Exercise brief
Return the data below exactly as given, except for the images.

Data shown
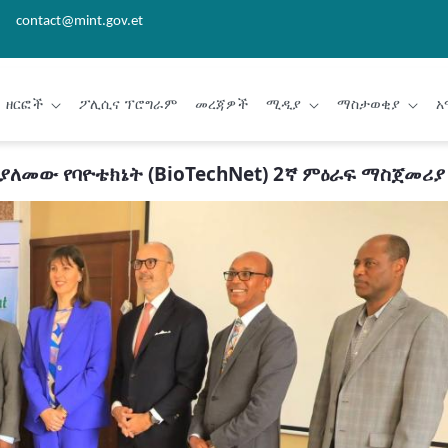
contact@mint.gov.et
ዘርፎች
ፖሊሲና ፕሮግራም
መረጃዎች
ሚዲያ
ማስታወቂያ
አ
መው የባዮቴክኔት (BioTechNet) 2ኛ ምዕራፍ ማስጀመሪያ 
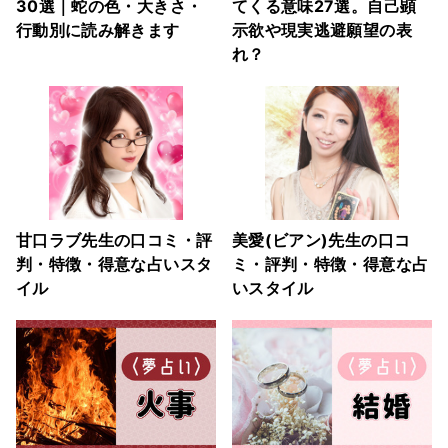
30選｜蛇の色・大きさ・
てくる意味27選。自己顕
行動別に読み解きます
示欲や現実逃避願望の表
れ？
甘口ラブ先生の口コミ・評
美愛(ビアン)先生の口コ
判・特徴・得意な占いスタ
ミ・評判・特徴・得意な占
イル
いスタイル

Exercise solution
contact@mint.gov.et
ዘርፎች
ፖሊሲና ፕሮግራም
መረጃዎች
ሚዲያ
ማስታወቂያ
አ
መው የባዮቴክኔት (BioTechNet) 2ኛ ምዕራፍ ማስጀመሪያ 
30選｜蛇の色・大きさ・
てくる意味27選。自己顕
行動別に読み解きます
示欲や現実逃避願望の表
れ？
甘口ラブ先生の口コミ・評
美愛(ビアン)先生の口コ
判・特徴・得意な占いスタ
ミ・評判・特徴・得意な占
イル
いスタイル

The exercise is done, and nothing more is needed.